- Your assignment -
Search the data for the string "магнит" and copy each line in which it appears.

- Source records -
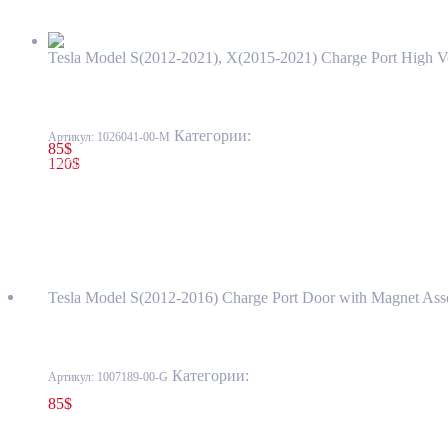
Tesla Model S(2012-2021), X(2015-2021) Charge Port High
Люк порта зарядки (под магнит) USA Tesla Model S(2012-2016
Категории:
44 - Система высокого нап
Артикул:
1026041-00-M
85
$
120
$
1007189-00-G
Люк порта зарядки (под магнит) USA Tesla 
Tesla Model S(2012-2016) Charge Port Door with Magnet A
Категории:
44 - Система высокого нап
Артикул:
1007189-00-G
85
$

---

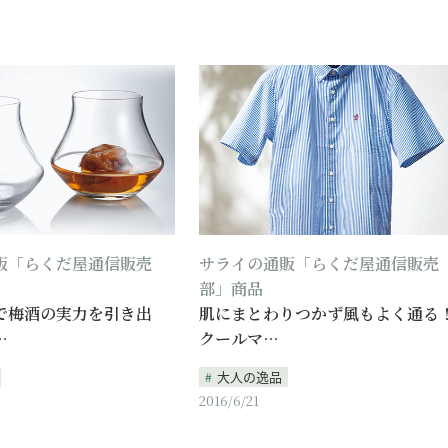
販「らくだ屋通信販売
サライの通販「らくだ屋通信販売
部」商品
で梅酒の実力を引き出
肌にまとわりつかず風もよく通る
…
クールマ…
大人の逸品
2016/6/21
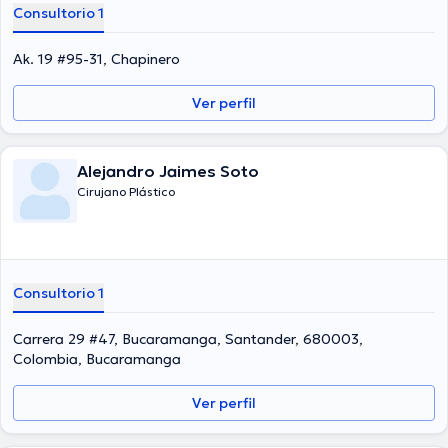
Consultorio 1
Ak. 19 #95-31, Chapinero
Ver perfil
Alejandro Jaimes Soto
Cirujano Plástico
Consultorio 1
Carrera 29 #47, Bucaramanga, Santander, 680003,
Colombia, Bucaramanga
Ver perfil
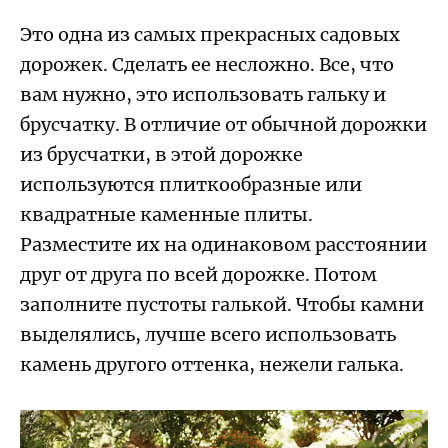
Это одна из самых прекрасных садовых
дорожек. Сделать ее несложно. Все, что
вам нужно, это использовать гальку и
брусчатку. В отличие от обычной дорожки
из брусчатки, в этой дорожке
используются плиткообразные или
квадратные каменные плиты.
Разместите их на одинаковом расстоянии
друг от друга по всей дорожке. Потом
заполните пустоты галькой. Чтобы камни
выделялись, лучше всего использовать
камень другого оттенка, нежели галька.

...

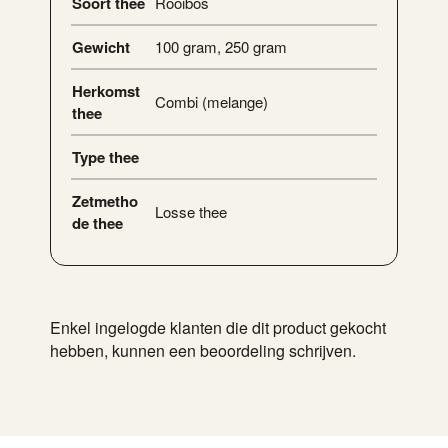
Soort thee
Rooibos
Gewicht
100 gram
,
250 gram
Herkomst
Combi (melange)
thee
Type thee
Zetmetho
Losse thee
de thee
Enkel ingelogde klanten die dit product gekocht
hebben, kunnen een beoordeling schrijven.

- Answer to the exercise -
Люк порта зарядки (под магнит) USA Tesla Model S(2012-2016
Люк порта зарядки (под магнит) USA Tesla 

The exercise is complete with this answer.